Paolo Gentiloni, commissario dell’Unione Europea agli affari economici, recentemente ha ridimensionato il ruolo di Giuseppe Conte nella negoziazione del cosiddetto “Recovery Fund”.

C’è un po’ di retorica italiana sul fatto che abbiamo conquistato un sacco di soldi. Non sono stati negoziate dai capi di governo: sono stati ricavati da un algoritmo ideato da due funzionari olandesi“.
Questa affermazione ha scatenato una serie di polemiche e di risposte difensive culminate in una più dettagliata replica poi pubblicata sul Fatto Quotidiano. Delle fonti anonime, ma bene informate, hanno cercato di rivalutare l’impegno di Conte, sottolineando il suo contributo nella discussione delle risorse tra aprile e luglio del 2020. Tuttavia quello che conta sono i risultati del Recovery Fund, e cioè i risultati non sono stati brillanti.

Si partiva con l’idea di 500 miliardi di sussidi e 250 miliardi di prestiti, ma si è arrivati a 312,5 miliardi di sussidi e 360 di prestiti.
Le complicate regole di erogazione del denaro sono state evidenziate dalla lunga attesa del governo Meloni per ottenere la terza rata del cosiddetto PNRR, cioè Piano Nazionale di Ripresa e Resilienza.
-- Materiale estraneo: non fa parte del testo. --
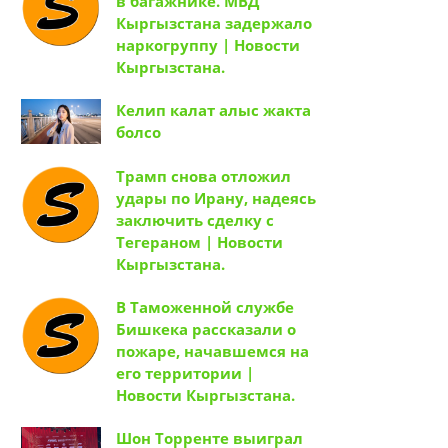
в багажнике. МВД
Кыргызстана задержало
наркогруппу | Новости
Кыргызстана.
Келип калат алыс жакта
болсо
Трамп снова отложил
удары по Ирану, надеясь
заключить сделку с
Тегераном | Новости
Кыргызстана.
В Таможенной службе
Бишкека рассказали о
пожаре, начавшемся на
его территории |
Новости Кыргызстана.
Шон Торренте выиграл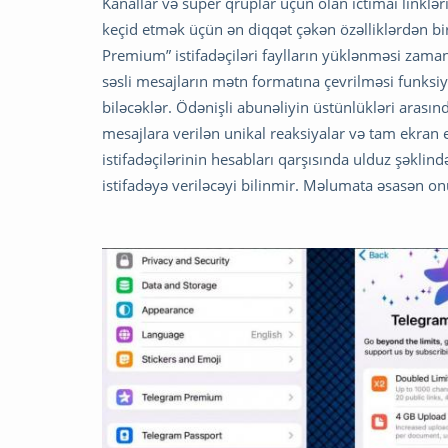
Kanallar və super qruplar üçün olan ictimai linkl
keçid etmək üçün ən diqqət çəkən özəlliklərdən bir
Premium” istifadəçiləri faylların yüklənməsi zamanı
səsli mesajların mətn formatına çevrilməsi funksiyas
biləcəklər. Ödənişli abunəliyin üstünlükləri arası
mesajlara verilən unikal reaksiyalar və tam ekran
istifadəçilərinin hesabları qarşısında ulduz şək
istifadəyə veriləcəyi bilinmir. Məlumata əsasən on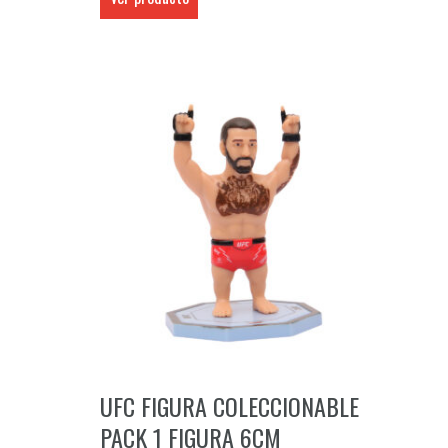
UFC FIGURA COLECCIONABLE
PACK 1 FIGURA 6CM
Gentiloni ha messo in dubbio anche il presunto ruolo innovativo dell’Italia nell’introduzione di uno strumento di debito, di debito comune, all’interno dell’Unione Europea, evidenziando come l’Unione Europea avesse già in precedenza emesso dei bond, cioè dei debiti, per dei programmi minori e il programma SURE, cioè un noto programma comunitario, prima del Recovery Fund.

Insomma, è incredibile come ci siano ancora persone che pensino che il PNRR sia una cascata di miliardi regalati all’Italia e che gli Eurobond siano già una realtà. La verità è invece che tutti i fondi europei non esistono: sono fondi dati dagli Stati membri o garantiti dagli Stati membri e quindi sono soldi prestati che poi tornano indietro. Oppure dei debiti contratti dall’Unione Europea che, ovviamente, non può stampare il denaro – e quindi si indebita sul mercato finanziario – e poi invece garantiti da garanzie degli Stati membri che poi si impegnano a rimborsare il denaro con trasferimenti all’Unione Europea negli anni. Quindi tutte le forme tecniche in realtà non sono soltanto che delle formule finanziarie per fare girare il denaro e quindi per spendere quel denaro come hanno deciso gli altri.

Questo è il sistema di funzionamento sintetico dell’Unione Europea.
Peccato che molti pensino che invece l’Unione Europea sia una mamma che ci vuole tanto bene.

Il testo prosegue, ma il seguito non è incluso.